==== DATA TO EXAMINE

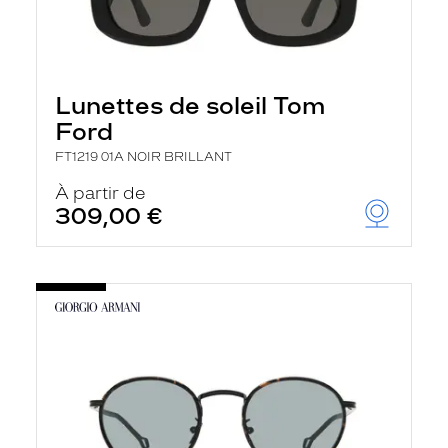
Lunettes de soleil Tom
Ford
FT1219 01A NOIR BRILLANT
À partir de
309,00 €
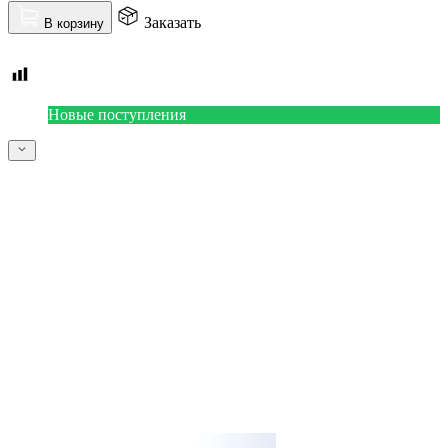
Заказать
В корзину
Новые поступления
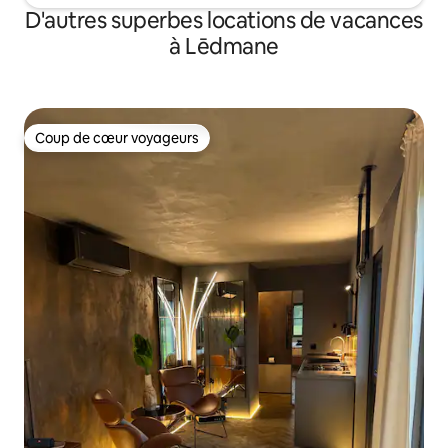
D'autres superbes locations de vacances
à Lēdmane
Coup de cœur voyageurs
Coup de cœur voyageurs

========
==== DATA TO EXAMINE

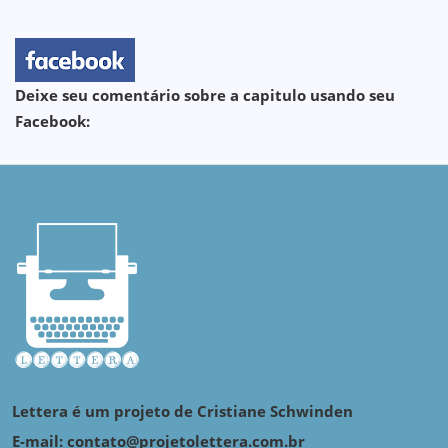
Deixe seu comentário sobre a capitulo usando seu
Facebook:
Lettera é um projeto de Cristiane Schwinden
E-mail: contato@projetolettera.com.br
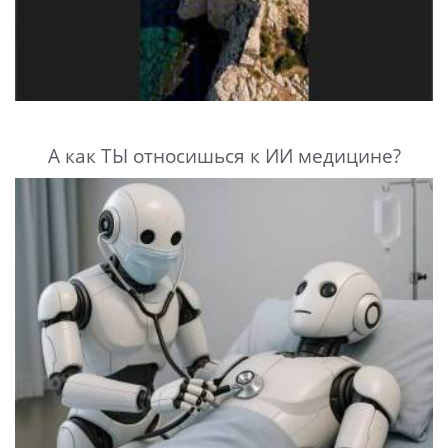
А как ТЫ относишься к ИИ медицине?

========

• PROBLEM: How would the lines above read from the one with "Deixe seu comentário" to the one with "А как ТЫ относишься к ИИ медицине?", inclusive, with no pictures? Write them out exactly.

• RESPONSE TO THE TASK:
Deixe seu comentário sobre a capitulo usando seu
Facebook:
Lettera é um projeto de Cristiane Schwinden
E-mail: contato@projetolettera.com.br
А как ТЫ относишься к ИИ медицине?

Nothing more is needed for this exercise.